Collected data

"""

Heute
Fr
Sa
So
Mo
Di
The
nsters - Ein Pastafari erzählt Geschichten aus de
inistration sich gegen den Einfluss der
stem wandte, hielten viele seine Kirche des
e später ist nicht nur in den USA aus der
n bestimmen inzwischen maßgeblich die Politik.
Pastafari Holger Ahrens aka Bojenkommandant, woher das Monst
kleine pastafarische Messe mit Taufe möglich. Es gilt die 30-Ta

"""
"""

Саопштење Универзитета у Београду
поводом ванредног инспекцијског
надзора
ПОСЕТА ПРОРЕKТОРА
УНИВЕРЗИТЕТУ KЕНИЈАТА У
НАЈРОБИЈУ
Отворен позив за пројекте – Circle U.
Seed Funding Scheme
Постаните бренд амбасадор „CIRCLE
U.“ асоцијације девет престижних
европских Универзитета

"""
"""

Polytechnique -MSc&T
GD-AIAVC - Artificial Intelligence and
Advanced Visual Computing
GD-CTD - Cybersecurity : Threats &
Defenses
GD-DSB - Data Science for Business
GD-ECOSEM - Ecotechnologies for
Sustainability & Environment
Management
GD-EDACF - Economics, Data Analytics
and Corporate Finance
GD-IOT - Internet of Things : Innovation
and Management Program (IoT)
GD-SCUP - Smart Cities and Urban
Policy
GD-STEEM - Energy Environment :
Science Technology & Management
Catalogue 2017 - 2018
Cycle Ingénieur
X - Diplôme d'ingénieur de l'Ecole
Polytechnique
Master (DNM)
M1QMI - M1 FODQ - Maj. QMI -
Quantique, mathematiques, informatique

"""

- **ASSIGNED TASK**: Could you retype exactly the lines above, starting at the line that contains "GD-ECOSEM - Ecotechnologies for" and ending at the line that contains "GD-STEEM - Energy", and nothing more?

- **RESULT FOR THIS EXERCISE**:
GD-ECOSEM - Ecotechnologies for
Sustainability & Environment
Management
GD-EDACF - Economics, Data Analytics
and Corporate Finance
GD-IOT - Internet of Things : Innovation
and Management Program (IoT)
GD-SCUP - Smart Cities and Urban
Policy
GD-STEEM - Energy Environment :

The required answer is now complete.